Items from a dataset:
_ _ _ _
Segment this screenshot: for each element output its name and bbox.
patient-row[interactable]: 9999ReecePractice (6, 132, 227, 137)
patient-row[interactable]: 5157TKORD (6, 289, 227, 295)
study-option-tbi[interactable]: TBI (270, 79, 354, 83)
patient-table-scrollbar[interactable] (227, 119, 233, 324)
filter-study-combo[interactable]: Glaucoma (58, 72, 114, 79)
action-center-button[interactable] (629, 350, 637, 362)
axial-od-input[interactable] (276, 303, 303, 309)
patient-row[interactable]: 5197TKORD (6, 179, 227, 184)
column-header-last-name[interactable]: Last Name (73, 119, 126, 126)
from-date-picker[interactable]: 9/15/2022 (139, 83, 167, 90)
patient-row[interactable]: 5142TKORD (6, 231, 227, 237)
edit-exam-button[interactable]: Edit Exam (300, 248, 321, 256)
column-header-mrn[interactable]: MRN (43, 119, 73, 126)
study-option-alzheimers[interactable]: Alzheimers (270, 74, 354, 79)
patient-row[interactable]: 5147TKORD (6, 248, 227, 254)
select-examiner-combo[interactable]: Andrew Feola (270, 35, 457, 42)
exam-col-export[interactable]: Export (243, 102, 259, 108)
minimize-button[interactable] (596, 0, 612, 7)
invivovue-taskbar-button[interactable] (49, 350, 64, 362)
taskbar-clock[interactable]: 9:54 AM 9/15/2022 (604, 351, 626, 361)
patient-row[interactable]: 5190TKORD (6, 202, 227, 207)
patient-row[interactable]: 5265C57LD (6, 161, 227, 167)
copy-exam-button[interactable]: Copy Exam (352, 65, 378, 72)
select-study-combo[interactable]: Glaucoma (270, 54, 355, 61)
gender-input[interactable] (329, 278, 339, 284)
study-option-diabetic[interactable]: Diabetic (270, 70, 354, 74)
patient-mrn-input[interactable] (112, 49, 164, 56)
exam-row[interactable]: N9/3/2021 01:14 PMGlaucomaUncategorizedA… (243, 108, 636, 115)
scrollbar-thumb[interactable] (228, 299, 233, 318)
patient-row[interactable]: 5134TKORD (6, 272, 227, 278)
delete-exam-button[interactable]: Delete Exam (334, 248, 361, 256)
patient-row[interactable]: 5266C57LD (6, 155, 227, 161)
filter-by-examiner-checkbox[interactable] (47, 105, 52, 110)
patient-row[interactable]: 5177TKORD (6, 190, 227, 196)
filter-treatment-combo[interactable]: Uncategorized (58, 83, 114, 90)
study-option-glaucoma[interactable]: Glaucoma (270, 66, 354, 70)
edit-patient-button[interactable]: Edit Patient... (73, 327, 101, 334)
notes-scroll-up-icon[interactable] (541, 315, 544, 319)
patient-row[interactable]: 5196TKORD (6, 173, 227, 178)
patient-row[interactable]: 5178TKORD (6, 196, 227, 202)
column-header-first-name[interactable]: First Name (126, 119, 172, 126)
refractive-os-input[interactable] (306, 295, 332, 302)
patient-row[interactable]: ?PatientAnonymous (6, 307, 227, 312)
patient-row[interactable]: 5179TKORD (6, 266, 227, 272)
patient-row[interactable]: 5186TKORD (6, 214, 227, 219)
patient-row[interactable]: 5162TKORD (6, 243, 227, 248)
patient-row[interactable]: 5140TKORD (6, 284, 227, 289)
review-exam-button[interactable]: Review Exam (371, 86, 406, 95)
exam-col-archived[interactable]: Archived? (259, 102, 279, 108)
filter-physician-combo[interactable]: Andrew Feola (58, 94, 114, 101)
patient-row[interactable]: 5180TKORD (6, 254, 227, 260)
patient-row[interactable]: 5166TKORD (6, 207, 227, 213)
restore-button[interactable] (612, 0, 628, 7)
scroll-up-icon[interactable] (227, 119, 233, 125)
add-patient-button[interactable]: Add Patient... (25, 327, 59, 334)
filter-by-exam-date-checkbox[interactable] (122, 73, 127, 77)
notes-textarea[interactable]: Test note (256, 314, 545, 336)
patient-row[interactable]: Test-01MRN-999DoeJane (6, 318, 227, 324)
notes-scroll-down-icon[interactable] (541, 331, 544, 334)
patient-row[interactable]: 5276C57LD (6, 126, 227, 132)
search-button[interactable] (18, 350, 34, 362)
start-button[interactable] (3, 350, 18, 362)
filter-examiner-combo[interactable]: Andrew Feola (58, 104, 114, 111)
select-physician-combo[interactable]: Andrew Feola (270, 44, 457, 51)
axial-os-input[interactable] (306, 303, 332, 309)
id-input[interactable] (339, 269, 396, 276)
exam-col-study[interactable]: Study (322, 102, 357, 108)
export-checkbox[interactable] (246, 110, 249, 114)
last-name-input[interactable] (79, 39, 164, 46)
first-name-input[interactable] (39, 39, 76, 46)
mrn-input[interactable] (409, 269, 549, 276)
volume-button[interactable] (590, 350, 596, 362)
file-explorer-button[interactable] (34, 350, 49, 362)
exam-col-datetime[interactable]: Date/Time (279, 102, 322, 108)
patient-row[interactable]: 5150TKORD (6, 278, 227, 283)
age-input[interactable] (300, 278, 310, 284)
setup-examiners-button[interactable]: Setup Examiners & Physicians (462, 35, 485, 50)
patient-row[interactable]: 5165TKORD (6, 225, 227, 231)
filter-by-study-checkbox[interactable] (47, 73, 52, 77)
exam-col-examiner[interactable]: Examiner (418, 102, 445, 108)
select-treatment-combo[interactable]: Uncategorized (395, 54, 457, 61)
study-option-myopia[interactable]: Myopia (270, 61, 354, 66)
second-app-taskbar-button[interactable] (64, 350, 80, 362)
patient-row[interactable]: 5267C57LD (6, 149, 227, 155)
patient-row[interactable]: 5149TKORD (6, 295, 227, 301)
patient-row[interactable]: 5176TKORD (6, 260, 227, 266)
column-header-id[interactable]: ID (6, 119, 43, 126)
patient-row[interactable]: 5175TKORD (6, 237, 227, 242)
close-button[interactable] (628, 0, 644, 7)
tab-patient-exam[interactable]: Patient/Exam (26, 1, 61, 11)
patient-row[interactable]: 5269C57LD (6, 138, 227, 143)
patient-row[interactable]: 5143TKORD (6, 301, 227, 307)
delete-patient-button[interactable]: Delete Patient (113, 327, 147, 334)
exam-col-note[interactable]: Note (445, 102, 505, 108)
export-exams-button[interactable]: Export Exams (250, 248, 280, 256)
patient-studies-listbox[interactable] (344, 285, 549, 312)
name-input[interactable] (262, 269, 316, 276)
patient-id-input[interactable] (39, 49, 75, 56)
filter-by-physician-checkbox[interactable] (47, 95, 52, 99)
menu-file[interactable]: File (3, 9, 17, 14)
_ _ _ _
**YOUR TASK**
The response has to give back every record verbatim.

**RESPONSE TO THIS TASK**
Segment this screenshot: for each element output its name and bbox.
patient-row[interactable]: 9999ReecePractice (6, 132, 227, 137)
patient-row[interactable]: 5157TKORD (6, 289, 227, 295)
study-option-tbi[interactable]: TBI (270, 79, 354, 83)
patient-table-scrollbar[interactable] (227, 119, 233, 324)
filter-study-combo[interactable]: Glaucoma (58, 72, 114, 79)
action-center-button[interactable] (629, 350, 637, 362)
axial-od-input[interactable] (276, 303, 303, 309)
patient-row[interactable]: 5197TKORD (6, 179, 227, 184)
column-header-last-name[interactable]: Last Name (73, 119, 126, 126)
from-date-picker[interactable]: 9/15/2022 (139, 83, 167, 90)
patient-row[interactable]: 5142TKORD (6, 231, 227, 237)
edit-exam-button[interactable]: Edit Exam (300, 248, 321, 256)
column-header-mrn[interactable]: MRN (43, 119, 73, 126)
study-option-alzheimers[interactable]: Alzheimers (270, 74, 354, 79)
patient-row[interactable]: 5147TKORD (6, 248, 227, 254)
select-examiner-combo[interactable]: Andrew Feola (270, 35, 457, 42)
exam-col-export[interactable]: Export (243, 102, 259, 108)
minimize-button[interactable] (596, 0, 612, 7)
invivovue-taskbar-button[interactable] (49, 350, 64, 362)
taskbar-clock[interactable]: 9:54 AM 9/15/2022 (604, 351, 626, 361)
patient-row[interactable]: 5190TKORD (6, 202, 227, 207)
patient-row[interactable]: 5265C57LD (6, 161, 227, 167)
copy-exam-button[interactable]: Copy Exam (352, 65, 378, 72)
select-study-combo[interactable]: Glaucoma (270, 54, 355, 61)
gender-input[interactable] (329, 278, 339, 284)
study-option-diabetic[interactable]: Diabetic (270, 70, 354, 74)
patient-mrn-input[interactable] (112, 49, 164, 56)
exam-row[interactable]: N9/3/2021 01:14 PMGlaucomaUncategorizedA… (243, 108, 636, 115)
scrollbar-thumb[interactable] (228, 299, 233, 318)
patient-row[interactable]: 5134TKORD (6, 272, 227, 278)
delete-exam-button[interactable]: Delete Exam (334, 248, 361, 256)
patient-row[interactable]: 5266C57LD (6, 155, 227, 161)
filter-by-examiner-checkbox[interactable] (47, 105, 52, 110)
patient-row[interactable]: 5177TKORD (6, 190, 227, 196)
filter-treatment-combo[interactable]: Uncategorized (58, 83, 114, 90)
study-option-glaucoma[interactable]: Glaucoma (270, 66, 354, 70)
edit-patient-button[interactable]: Edit Patient... (73, 327, 101, 334)
notes-scroll-up-icon[interactable] (541, 315, 544, 319)
patient-row[interactable]: 5196TKORD (6, 173, 227, 178)
patient-row[interactable]: 5178TKORD (6, 196, 227, 202)
column-header-first-name[interactable]: First Name (126, 119, 172, 126)
refractive-os-input[interactable] (306, 295, 332, 302)
patient-row[interactable]: ?PatientAnonymous (6, 307, 227, 312)
patient-row[interactable]: 5179TKORD (6, 266, 227, 272)
patient-row[interactable]: 5186TKORD (6, 214, 227, 219)
patient-row[interactable]: 5162TKORD (6, 243, 227, 248)
patient-row[interactable]: 5140TKORD (6, 284, 227, 289)
review-exam-button[interactable]: Review Exam (371, 86, 406, 95)
exam-col-archived[interactable]: Archived? (259, 102, 279, 108)
filter-physician-combo[interactable]: Andrew Feola (58, 94, 114, 101)
patient-row[interactable]: 5180TKORD (6, 254, 227, 260)
patient-row[interactable]: 5166TKORD (6, 207, 227, 213)
restore-button[interactable] (612, 0, 628, 7)
scroll-up-icon[interactable] (227, 119, 233, 125)
add-patient-button[interactable]: Add Patient... (25, 327, 59, 334)
filter-by-exam-date-checkbox[interactable] (122, 73, 127, 77)
notes-textarea[interactable]: Test note (256, 314, 545, 336)
patient-row[interactable]: Test-01MRN-999DoeJane (6, 318, 227, 324)
notes-scroll-down-icon[interactable] (541, 331, 544, 334)
patient-row[interactable]: 5276C57LD (6, 126, 227, 132)
search-button[interactable] (18, 350, 34, 362)
start-button[interactable] (3, 350, 18, 362)
filter-examiner-combo[interactable]: Andrew Feola (58, 104, 114, 111)
select-physician-combo[interactable]: Andrew Feola (270, 44, 457, 51)
axial-os-input[interactable] (306, 303, 332, 309)
id-input[interactable] (339, 269, 396, 276)
exam-col-study[interactable]: Study (322, 102, 357, 108)
export-checkbox[interactable] (246, 110, 249, 114)
last-name-input[interactable] (79, 39, 164, 46)
first-name-input[interactable] (39, 39, 76, 46)
mrn-input[interactable] (409, 269, 549, 276)
volume-button[interactable] (590, 350, 596, 362)
file-explorer-button[interactable] (34, 350, 49, 362)
exam-col-datetime[interactable]: Date/Time (279, 102, 322, 108)
patient-row[interactable]: 5150TKORD (6, 278, 227, 283)
age-input[interactable] (300, 278, 310, 284)
setup-examiners-button[interactable]: Setup Examiners & Physicians (462, 35, 485, 50)
patient-row[interactable]: 5165TKORD (6, 225, 227, 231)
filter-by-study-checkbox[interactable] (47, 73, 52, 77)
exam-col-examiner[interactable]: Examiner (418, 102, 445, 108)
select-treatment-combo[interactable]: Uncategorized (395, 54, 457, 61)
study-option-myopia[interactable]: Myopia (270, 61, 354, 66)
second-app-taskbar-button[interactable] (64, 350, 80, 362)
patient-row[interactable]: 5267C57LD (6, 149, 227, 155)
patient-row[interactable]: 5149TKORD (6, 295, 227, 301)
patient-row[interactable]: 5176TKORD (6, 260, 227, 266)
column-header-id[interactable]: ID (6, 119, 43, 126)
patient-row[interactable]: 5175TKORD (6, 237, 227, 242)
close-button[interactable] (628, 0, 644, 7)
tab-patient-exam[interactable]: Patient/Exam (26, 1, 61, 11)
patient-row[interactable]: 5269C57LD (6, 138, 227, 143)
patient-row[interactable]: 5143TKORD (6, 301, 227, 307)
delete-patient-button[interactable]: Delete Patient (113, 327, 147, 334)
exam-col-note[interactable]: Note (445, 102, 505, 108)
export-exams-button[interactable]: Export Exams (250, 248, 280, 256)
patient-studies-listbox[interactable] (344, 285, 549, 312)
name-input[interactable] (262, 269, 316, 276)
patient-id-input[interactable] (39, 49, 75, 56)
filter-by-physician-checkbox[interactable] (47, 95, 52, 99)
menu-file[interactable]: File (3, 9, 17, 14)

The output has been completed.